Ik rilde van angst. ‘Dat moet u niet aan mij vragen.’
‘Aan wie dan?’
O, god!
‘Aan dat stel, Francis en Frances?’ vroeg hij. ‘De boze tweeling? Steken zij alle winst in hun zak?’
‘Ja, meneer Lattimore.’
‘Laat dat meneer maar weg, tegen mij hoef je niet zo formeel te doen.’
‘Als u het zeker weet, eh, Wads.’
Mevrouw Wads’ ogen flikkerden even.
‘De naam,’ zei ze met onheilspellende kalmte, ‘is
Larry.’
O god, daar gaan mijn
knieschijven.
Op de vierde dag…
Midden in de nacht op om naar Offaly te rijden. Andrea en Moses waren me komen helpen en de toestand leek iets minder onbeheersbaar te worden, toen Lesley het plotseling op haar heupen kreeg. ‘De slaapkamers zijn te gewoon! We moeten ze opknappen.’
Ik keek haar aan en zei met strakke kaken: ‘Daar. Hebben. We Geen. Tijd. Voor.’
Ze staarde strak terug. ‘Maak. Tijd. Ik wil die dingen die boven het bed hangen. Net als muskietennetten maar dan mooi. In zilver.’
Ik dacht aan Wads en mijn knieschijven. ‘Telefoon!’ gilde ik naar Andrea, op het punt mijn zelfbeheersing te verliezen. ‘Excuseer me terwijl ik al het zilverlamé in Ierland opkoop.’

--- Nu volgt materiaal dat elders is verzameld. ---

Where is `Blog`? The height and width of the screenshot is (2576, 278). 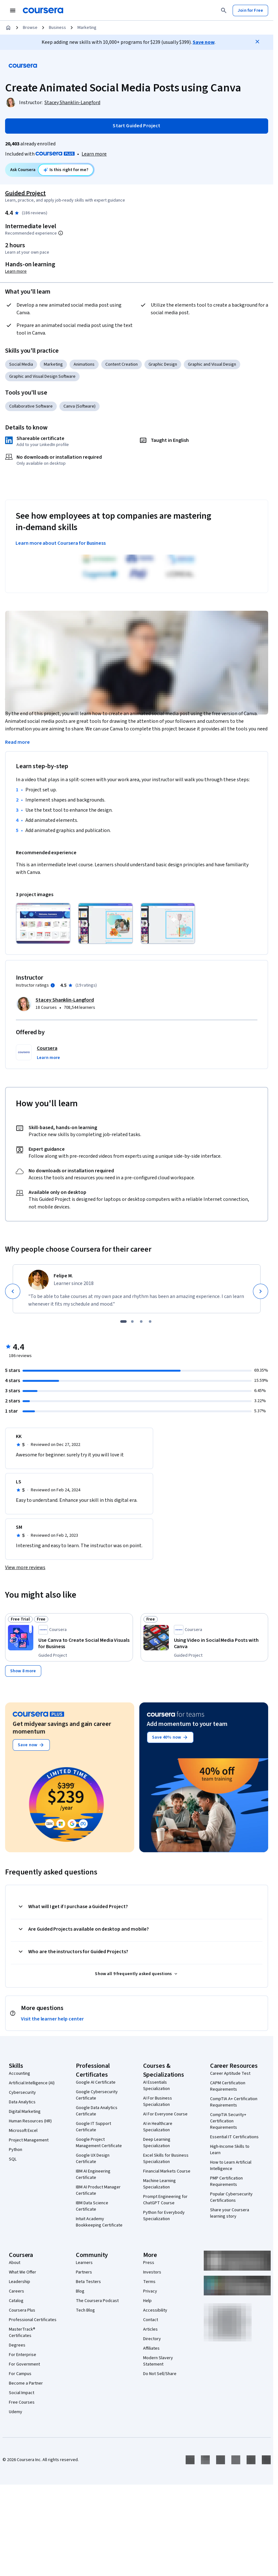 Blog is located at coordinates (80, 2283).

Ik moest alle modehuizen en naaisters bellen die ik kende. Het leek de evacuatie van Duinkerken wel.
Op de vijfde dag…
Midden in de nacht op om naar Offaly te rijden. De glazen kwamen aan en de helft ervan had de reis niet overleefd. Het waren geen gewone glazen, ze waren van roze Italiaans kristal. Maar het waren de zilverlamé muskietennetten die me de das om deden. Slechts heel weinig zelfstandig werkende naaisters wilden dat karwei op zo korte termijn aannemen, dus naaide ik die krengen zelf. Ik werkte de hele nacht door. Ik kon niet naar huis – ik bood aan een auto naar mam te sturen om haar naar het kasteel te brengen, maar ten slotte, nadat ik haar verzekerd had dat het nooit meer zou gebeuren, zei ze dat ze die ene nacht wel alleen kon blijven.
Op de zesde dag…
De dag van het feest. Ik had niet geslapen, maar ik hield me op de been en geen onvolkomenheid ontging me. Ook niet de twee misdadige types die uit hun te strakke pakken barstten. Uitsmijters. Hemel, wat een onguur stel.
Ik sprak Moses erop aan. ‘Die twee. Hadden we geen uitsmijters kunnen krijgen die er wat minder als psychopaten uitzien?’
‘Die? Dat zijn Lesleys broers,’ en Moses draafde weer weg om de luitspelende minstrelen welkom te heten.
En de rest van de dag en de nacht was het een opeenvolging van mensen die naar me toekwamen en zeiden: ‘Gemma, er is iemand flauwgevallen in de zaal.’
‘Gemma, heb je condooms?’
‘Gemma, Wads wil een kop thee maar Evans-Black heeft zich opgesloten in zijn kamer en wil de ketel niet afstaan.’
‘Gemma, ze jouwen de luitspelers uit.’
‘Gemma, niemand heeft drugs.’
En op de zevende dag…
Ze loog tegen haar moeder en zei dat ze terug moest omdat ze toezicht moest houden op het schoonmaken, terwijl Andrea en Moses dat deden. In plaats daarvan ging ze naar Owen en zei: ‘Ik wil seks met je, maar ik heb geen energie meer. Vind je het goed als ik gewoon blijf liggen en jou al het werk laat doen?’
Hij deed wat ze vroeg, toen maakte hij toastjes met kaas voor haar klaar en ze ging op de bank liggen en keek naar Billy Elliot.